Introduction: Limited evidence suggest airway epithelial structure and function is disrupted in preterm infants; however, morphology and physiology has not been examined in those most at risk of ongoing respiratory complications ? infants born very preterm (<32 weeks gestation). This study aimed to characterise the nasal airway epithelium from one year old survivors of very preterm birth.

Methods: We attempted to establish differentiated cultures from nasal brushings of infants born either at term or very preterm. RNA was then collected for PCR analysis of cell type characterisation markers and tight junction genes. Barrier integrity was assessed using transepithelial electrical resistance (TEER) and cell permeability assays. Data presented as mean ± SD.

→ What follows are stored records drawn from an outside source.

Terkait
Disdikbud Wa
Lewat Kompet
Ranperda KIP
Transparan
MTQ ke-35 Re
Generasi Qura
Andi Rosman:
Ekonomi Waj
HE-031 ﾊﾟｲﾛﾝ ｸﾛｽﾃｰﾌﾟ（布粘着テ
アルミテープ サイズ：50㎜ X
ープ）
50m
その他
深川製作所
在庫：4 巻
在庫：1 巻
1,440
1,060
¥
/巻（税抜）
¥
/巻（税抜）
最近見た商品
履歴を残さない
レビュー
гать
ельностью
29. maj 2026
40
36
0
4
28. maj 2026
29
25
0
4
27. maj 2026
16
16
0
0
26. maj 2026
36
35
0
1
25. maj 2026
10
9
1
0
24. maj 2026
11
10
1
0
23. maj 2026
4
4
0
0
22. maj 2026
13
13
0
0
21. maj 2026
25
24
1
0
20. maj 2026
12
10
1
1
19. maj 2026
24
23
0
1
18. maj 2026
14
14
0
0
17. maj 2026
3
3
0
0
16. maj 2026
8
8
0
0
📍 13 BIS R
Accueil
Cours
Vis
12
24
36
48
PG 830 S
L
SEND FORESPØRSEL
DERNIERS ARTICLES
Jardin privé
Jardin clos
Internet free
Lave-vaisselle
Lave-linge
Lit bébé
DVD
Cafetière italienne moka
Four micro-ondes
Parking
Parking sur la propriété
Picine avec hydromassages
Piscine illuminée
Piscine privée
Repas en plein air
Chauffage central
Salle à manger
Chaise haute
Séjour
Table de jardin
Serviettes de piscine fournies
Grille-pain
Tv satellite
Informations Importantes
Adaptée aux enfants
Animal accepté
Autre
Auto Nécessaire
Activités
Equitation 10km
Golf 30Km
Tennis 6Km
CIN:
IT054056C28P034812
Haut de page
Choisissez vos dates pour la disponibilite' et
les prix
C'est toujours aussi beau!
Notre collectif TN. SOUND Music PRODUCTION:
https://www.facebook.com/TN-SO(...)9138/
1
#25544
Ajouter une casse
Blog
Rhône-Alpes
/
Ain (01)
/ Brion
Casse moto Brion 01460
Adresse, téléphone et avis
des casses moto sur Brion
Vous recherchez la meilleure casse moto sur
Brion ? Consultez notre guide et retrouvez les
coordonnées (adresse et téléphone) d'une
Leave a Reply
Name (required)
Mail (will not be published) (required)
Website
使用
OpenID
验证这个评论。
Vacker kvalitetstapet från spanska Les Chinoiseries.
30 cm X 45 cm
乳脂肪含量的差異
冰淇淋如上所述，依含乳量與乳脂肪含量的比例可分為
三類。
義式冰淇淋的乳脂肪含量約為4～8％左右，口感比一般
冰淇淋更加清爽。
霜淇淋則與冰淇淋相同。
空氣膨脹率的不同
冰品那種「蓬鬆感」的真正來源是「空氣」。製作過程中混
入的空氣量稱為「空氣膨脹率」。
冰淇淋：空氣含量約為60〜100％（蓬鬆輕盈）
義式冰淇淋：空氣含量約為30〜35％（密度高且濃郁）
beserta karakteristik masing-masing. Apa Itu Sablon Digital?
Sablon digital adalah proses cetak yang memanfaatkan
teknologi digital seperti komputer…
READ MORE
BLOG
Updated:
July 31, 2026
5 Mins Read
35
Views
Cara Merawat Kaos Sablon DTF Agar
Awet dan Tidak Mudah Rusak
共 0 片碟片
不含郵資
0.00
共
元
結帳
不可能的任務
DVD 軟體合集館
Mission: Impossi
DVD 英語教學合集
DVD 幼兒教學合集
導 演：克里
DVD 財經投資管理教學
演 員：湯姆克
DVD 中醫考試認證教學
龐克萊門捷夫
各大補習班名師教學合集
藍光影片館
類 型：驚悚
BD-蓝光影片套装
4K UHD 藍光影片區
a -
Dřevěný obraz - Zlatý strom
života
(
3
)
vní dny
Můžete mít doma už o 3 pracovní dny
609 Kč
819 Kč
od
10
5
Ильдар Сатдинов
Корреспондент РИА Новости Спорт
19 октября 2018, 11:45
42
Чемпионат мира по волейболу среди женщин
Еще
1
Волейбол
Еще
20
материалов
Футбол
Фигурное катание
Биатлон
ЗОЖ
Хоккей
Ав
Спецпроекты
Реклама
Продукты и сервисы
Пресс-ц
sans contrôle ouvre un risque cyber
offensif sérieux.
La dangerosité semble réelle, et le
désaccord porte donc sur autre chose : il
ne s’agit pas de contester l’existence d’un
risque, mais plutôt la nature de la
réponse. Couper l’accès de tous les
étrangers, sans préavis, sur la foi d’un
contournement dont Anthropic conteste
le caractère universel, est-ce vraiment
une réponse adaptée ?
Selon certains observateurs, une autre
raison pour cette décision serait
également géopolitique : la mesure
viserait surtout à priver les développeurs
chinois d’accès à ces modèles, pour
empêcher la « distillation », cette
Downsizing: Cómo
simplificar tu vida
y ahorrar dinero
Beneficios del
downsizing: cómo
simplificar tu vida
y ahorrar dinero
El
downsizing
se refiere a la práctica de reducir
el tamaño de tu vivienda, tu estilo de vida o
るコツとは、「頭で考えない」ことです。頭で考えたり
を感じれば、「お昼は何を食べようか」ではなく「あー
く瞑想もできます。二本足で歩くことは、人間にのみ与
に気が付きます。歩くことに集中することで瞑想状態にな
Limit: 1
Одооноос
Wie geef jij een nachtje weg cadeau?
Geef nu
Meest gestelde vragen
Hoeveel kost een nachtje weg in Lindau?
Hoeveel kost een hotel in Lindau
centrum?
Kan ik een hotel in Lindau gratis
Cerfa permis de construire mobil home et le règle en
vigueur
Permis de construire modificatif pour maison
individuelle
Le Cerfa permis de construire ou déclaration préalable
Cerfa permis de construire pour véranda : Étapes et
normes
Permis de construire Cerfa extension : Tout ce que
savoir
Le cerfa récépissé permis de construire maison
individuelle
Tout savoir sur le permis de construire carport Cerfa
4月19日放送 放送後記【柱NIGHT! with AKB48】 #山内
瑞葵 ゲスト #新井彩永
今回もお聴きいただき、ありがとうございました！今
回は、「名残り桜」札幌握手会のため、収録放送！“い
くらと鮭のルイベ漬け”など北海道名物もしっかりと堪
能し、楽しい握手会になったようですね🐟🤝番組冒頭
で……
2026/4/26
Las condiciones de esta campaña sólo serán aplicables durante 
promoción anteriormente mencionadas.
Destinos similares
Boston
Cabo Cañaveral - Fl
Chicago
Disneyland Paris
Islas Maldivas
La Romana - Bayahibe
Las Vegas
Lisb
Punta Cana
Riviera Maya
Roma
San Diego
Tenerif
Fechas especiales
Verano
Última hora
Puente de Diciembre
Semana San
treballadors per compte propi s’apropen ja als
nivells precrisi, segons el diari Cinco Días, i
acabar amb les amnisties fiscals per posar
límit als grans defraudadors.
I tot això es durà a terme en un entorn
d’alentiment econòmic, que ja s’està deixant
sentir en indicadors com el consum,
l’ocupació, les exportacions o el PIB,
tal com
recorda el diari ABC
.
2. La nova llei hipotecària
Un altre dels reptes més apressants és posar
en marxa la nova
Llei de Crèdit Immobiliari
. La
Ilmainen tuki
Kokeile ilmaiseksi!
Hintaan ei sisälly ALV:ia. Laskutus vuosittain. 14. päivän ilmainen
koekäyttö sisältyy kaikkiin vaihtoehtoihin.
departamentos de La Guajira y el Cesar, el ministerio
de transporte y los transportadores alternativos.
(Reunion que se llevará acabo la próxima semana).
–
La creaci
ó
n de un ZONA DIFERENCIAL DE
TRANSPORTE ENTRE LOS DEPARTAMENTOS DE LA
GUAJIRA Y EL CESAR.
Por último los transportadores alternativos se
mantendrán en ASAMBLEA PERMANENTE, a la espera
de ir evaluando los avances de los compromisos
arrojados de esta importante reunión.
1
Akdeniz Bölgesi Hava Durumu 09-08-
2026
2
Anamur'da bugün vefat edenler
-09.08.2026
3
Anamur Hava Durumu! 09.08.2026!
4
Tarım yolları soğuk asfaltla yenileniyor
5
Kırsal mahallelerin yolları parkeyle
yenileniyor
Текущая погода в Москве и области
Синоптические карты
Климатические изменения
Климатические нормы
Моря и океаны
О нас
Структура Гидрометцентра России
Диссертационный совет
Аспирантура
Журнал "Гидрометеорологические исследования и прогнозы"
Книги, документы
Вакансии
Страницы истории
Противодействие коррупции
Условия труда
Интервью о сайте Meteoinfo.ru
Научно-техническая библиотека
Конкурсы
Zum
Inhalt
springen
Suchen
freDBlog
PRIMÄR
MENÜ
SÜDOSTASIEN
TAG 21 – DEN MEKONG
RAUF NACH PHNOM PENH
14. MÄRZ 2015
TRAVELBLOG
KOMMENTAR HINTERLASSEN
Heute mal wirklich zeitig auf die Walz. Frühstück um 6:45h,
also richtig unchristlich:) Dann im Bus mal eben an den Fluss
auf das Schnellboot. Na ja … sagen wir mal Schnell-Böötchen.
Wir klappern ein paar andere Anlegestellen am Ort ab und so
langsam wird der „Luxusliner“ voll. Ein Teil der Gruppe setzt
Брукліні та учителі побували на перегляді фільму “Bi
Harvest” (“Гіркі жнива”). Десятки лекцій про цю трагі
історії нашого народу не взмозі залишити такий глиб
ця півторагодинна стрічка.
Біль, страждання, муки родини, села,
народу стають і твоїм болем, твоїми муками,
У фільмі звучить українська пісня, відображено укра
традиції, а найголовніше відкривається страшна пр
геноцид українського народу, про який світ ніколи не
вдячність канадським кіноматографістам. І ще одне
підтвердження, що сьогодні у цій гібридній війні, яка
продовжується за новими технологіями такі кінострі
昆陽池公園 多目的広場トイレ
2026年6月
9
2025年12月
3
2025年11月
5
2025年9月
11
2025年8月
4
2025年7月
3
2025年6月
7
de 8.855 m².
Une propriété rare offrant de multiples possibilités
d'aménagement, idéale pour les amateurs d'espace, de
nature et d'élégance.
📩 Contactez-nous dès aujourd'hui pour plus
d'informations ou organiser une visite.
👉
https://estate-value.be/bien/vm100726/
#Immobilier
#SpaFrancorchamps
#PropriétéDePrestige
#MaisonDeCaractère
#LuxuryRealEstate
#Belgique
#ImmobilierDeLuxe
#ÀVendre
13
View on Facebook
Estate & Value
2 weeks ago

Results: Pseudostratified cultures with visible cilia and goblet cell production were established in 55% of preterm and 90% of term samples (term n=9 [5 male], 2.7 ± 0.5 years, successful preterm n=12 [2 male], GA = 28.2 ± 2.4 wks, 1.4 ± 0.09 years; unsuccessful preterm n=10 [7 male], GA= 28.1 ± 2.7 wks, 1.4 ± 0.10 years].  Gene expression of cell type markers KRT5, MUC5A, TUBB and VIM were not significantly different between cohorts. Although TEER did not differ, preterm cultures were significantly more permeable (4.3 ± 3.5 x10^-4 cm/sec vs 9.8 ± 4.1 x10^-4 cm/sec, p<0.01). Tight-junction gene expression of TJP1, CLDN1 and OCEL1 also did not differ.

Conclusions: Results show that the airway epithelium differs in survivors of very preterm birth.  A compromised barrier function may facilitate infection and injury, which can negatively impact overall lung health.